When newly installed Airport Director Bryant Walker mentioned that the deadline was approaching to submit a final, approved design for the new $27,000,000 airport terminal, board secretary Chris Hughston interjected: "Didn't the City Commission take the design decision away from us? Since that time, we've not heard back from them."
|Advisory Board Chair Alcocer, Airport Director Walker|
"Actually, the engineering of the terminal is set, that is, the format for the actual building. All that's lacking is the actual look of the facade on the exterior of the building."
"My role, as I see it," began Airport Director Bryant Walker, is to get this board to agree on four possible designs, then narrow that down to two and present those two to the City Commission for a final decision."

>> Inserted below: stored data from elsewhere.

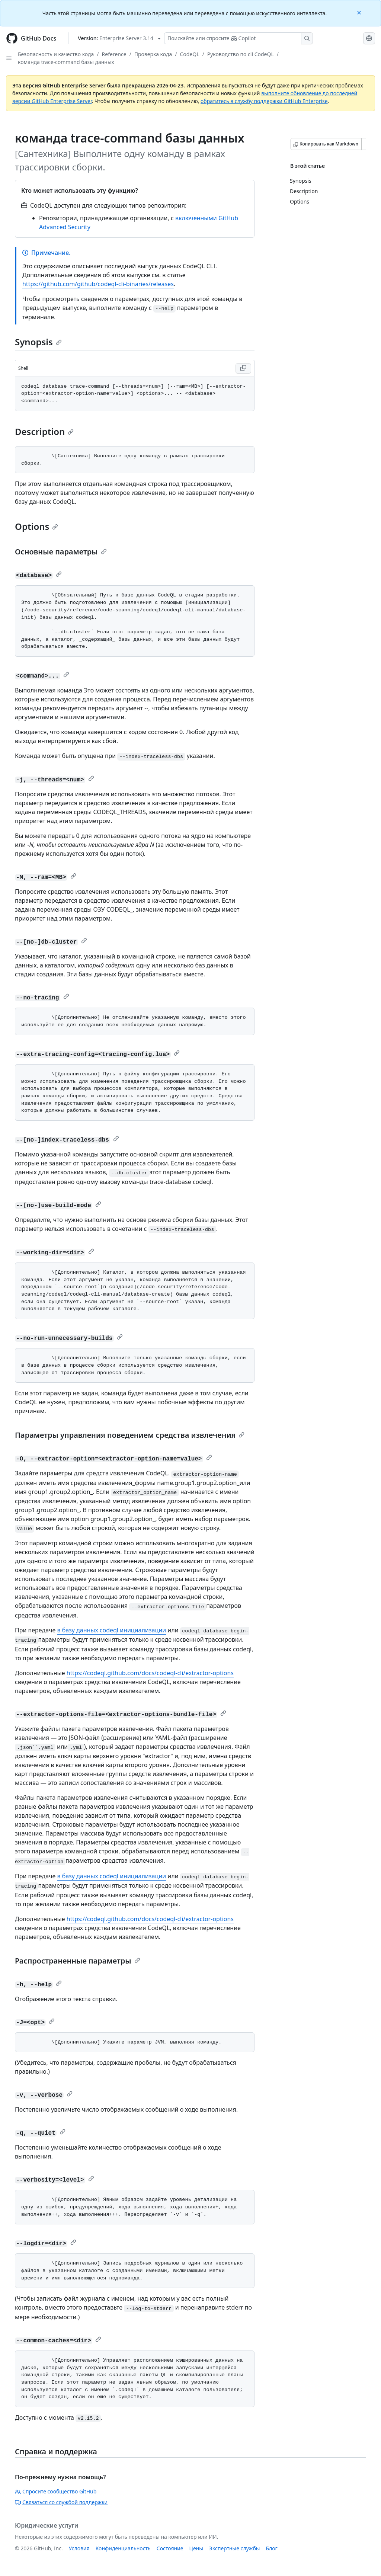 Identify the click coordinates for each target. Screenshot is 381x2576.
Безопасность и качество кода (56, 54)
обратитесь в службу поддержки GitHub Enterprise (264, 101)
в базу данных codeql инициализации (111, 1630)
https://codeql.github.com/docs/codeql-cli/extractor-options (150, 1673)
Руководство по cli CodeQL (240, 54)
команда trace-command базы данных (66, 61)
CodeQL (189, 54)
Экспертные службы (234, 2548)
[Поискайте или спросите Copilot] (238, 38)
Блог (271, 2548)
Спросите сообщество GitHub (55, 2491)
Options (36, 526)
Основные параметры (61, 552)
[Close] (360, 12)
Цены (196, 2548)
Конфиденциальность (123, 2548)
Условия (79, 2548)
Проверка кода (153, 54)
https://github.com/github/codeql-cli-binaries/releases (98, 284)
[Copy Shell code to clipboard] (243, 368)
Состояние (170, 2548)
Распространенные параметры (77, 1961)
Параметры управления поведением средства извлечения (129, 1435)
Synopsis (38, 342)
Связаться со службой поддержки (61, 2502)
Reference (114, 54)
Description (44, 431) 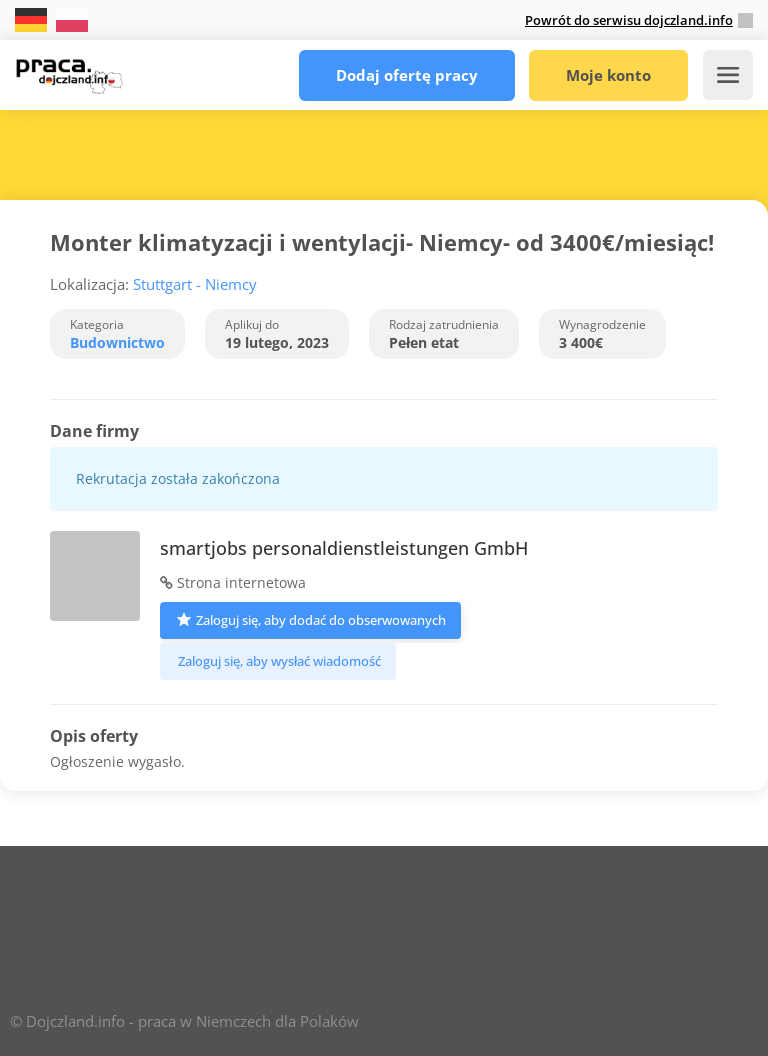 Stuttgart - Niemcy (195, 284)
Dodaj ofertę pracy (407, 75)
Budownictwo (117, 342)
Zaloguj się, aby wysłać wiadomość (278, 661)
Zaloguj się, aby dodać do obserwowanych (310, 618)
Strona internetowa (233, 582) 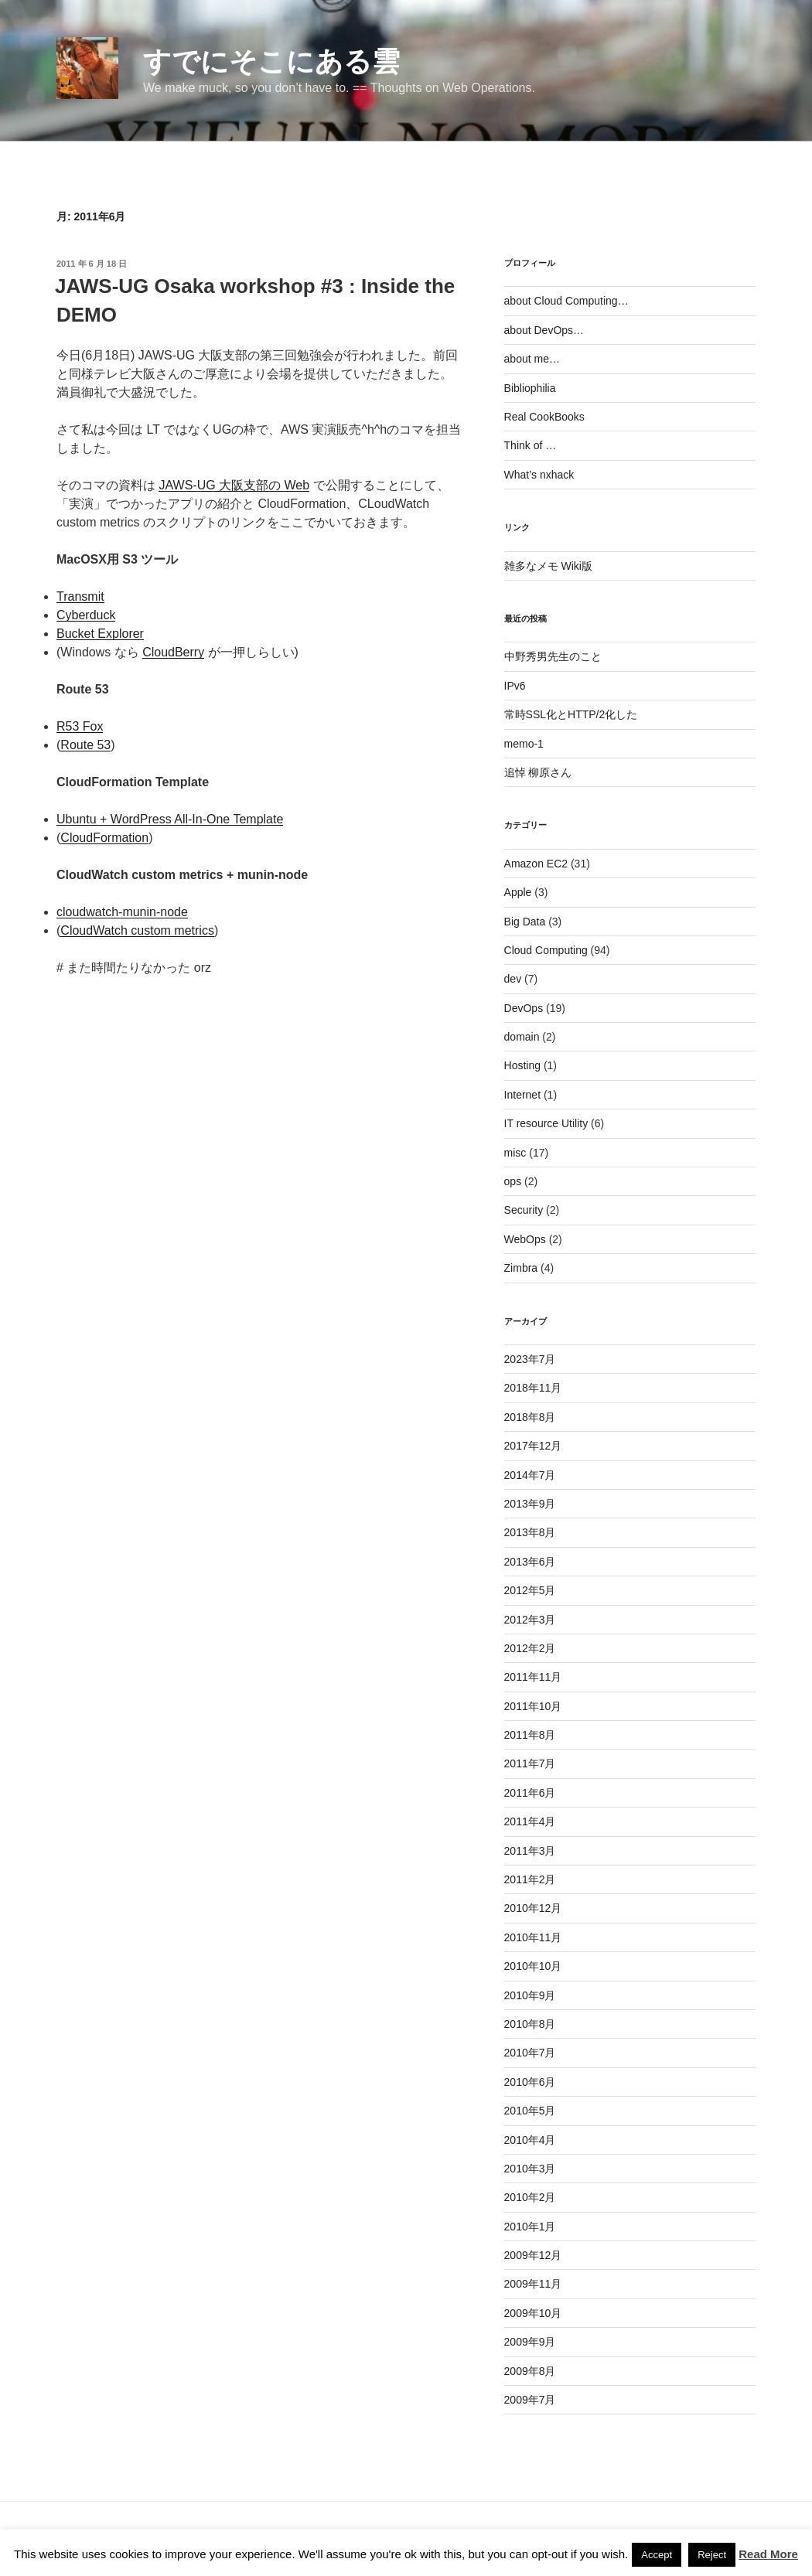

Board member Jose Angel Hinojosa said the actual design was not that important to him as long as it didn't make him "regurgitate."
That comment got a muffled laugh from Assistant City Attorney Allison Bastian.
One project, a $2,500,000 General Aviation Hangar, was experiencing cost overruns, risking FAA approval, according to Bryant Walker.
"We've had to scale that project back to a cargo building," Walker explained.
When Chris Hughston reacted in disbelief, Walker explained that the building would be constructed in such a way, that it could be utilized and revamped into a hangar at a later date, if needed.
"Do you have a tenant for the hangar?" asked Walker.
"We have a tenant who will lease half the cargo facility once completed," continued Walker.
Hughston seemed satisfied with that response.
Work on one end of the runway extension has to be completed before it can be connected to the current runway, according to Walker.
FAA monies have already been allocated through 2018 according to Walker, affecting the runway project. He said that since most of the FAA's approved projects were based on 90/10 matches, it was possible that the local airport could "leap over some FAA projects" if it could find financing enabling a 85/15, federal to local, match.
Another issue is a needed master plan for the airport. Walker explained that the current master plan, set in place in 1997, is now obsolete after the changes in the way an airport must operate after the 9/11 tragedy.
"Generally, a master plan has a life expectancy of twenty years," offered Walker.
Correction: We reported incorrectly in a recent story that Ed Rivera was no longer on the Airport Advisory Board. That is incorrect. Ed was at today's meeting and participated.